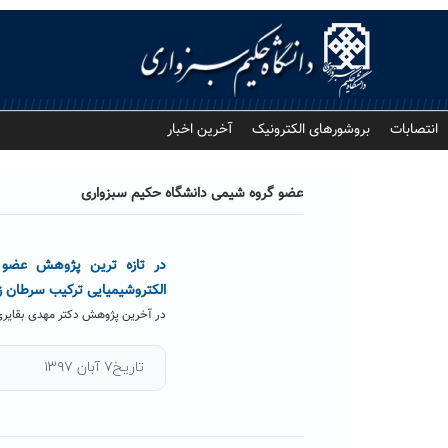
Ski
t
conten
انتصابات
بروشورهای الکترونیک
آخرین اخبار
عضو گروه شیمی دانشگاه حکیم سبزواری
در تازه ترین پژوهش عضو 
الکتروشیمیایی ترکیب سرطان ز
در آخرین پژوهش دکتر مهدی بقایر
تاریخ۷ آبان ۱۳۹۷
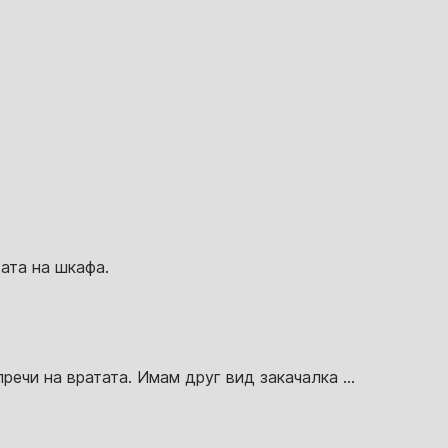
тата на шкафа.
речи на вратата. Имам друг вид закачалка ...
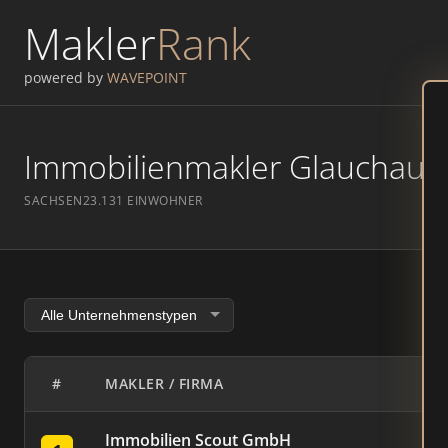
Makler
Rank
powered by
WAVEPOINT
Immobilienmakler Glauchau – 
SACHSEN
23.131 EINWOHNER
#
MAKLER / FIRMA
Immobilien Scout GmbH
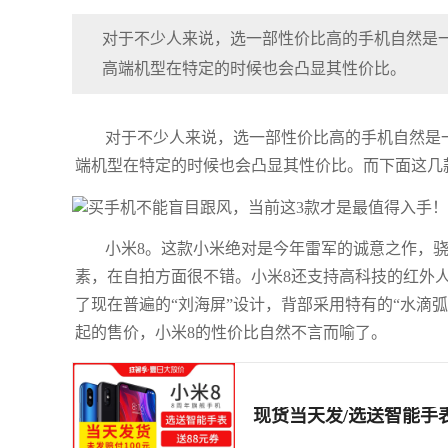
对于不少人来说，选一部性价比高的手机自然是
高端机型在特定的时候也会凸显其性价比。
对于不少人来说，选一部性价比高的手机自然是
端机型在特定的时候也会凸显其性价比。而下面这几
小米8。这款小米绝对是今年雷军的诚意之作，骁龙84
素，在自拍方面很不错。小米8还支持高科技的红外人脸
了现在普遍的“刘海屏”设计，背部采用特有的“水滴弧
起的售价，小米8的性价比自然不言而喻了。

——

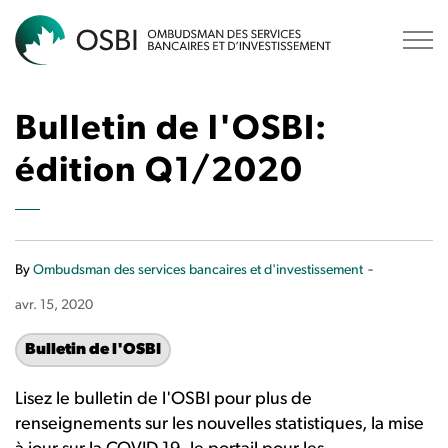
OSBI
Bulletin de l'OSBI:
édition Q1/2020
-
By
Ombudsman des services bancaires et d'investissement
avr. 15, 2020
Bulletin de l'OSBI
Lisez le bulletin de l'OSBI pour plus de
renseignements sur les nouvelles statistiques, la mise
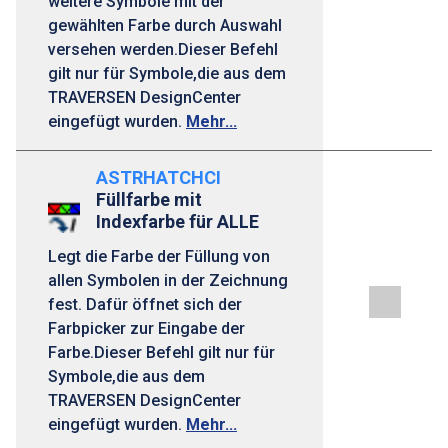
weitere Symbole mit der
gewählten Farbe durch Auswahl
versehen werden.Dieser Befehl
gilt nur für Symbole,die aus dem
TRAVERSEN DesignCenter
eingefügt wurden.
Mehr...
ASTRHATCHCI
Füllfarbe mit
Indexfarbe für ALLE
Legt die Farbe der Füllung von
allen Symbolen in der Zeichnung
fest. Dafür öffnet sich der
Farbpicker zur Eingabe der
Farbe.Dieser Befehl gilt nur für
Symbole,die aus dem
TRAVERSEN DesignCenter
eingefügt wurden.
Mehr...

——

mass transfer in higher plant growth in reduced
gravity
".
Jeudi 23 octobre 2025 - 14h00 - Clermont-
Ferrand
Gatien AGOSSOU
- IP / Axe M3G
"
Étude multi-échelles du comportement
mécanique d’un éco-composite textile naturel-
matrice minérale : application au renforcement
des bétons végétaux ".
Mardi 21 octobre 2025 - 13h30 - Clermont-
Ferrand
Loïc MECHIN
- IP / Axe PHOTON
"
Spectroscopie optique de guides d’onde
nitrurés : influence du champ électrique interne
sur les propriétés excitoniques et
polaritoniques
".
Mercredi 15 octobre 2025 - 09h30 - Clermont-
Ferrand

——

Copy each line of the listing that contains "gilt".

_The completed task_.
gilt nur für Symbole,die aus dem
Farbe.Dieser Befehl gilt nur für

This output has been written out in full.